**Requirement**
Using the data below, print exactly the line with "In crescita le minacce guidate dall'IA", the line with "HỖ TRỢ KHÁCH HÀN", and every line between them, but none of the pictures.

===== Source material

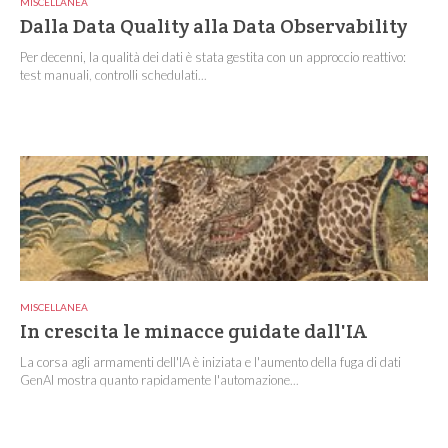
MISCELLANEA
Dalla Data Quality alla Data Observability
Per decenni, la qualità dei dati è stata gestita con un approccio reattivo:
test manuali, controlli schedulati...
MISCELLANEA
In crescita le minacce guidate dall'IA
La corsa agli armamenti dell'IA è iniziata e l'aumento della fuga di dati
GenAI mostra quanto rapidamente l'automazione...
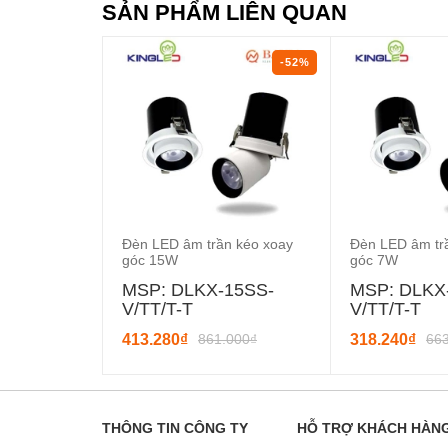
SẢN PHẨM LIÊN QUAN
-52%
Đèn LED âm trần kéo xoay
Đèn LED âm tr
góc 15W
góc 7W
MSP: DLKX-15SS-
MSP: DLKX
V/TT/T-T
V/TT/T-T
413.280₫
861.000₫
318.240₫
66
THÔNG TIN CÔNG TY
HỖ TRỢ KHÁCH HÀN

==========
===== Source material

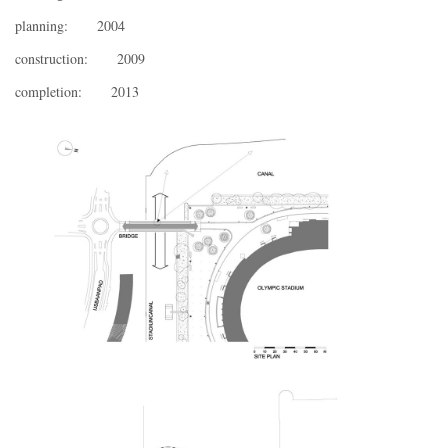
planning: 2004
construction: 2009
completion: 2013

==========

**Task response**
In crescita le minacce guidate dall'IA
La corsa agli armamenti dell'IA è iniziata e l'aumento della fuga di dati
GenAI mostra quanto rapidamente l'automazione...
SẢN PHẨM LIÊN QUAN
-52%
Đèn LED âm trần kéo xoay
Đèn LED âm tr
góc 15W
góc 7W
MSP: DLKX-15SS-
MSP: DLKX
V/TT/T-T
V/TT/T-T
413.280₫
861.000₫
318.240₫
66
THÔNG TIN CÔNG TY
HỖ TRỢ KHÁCH HÀN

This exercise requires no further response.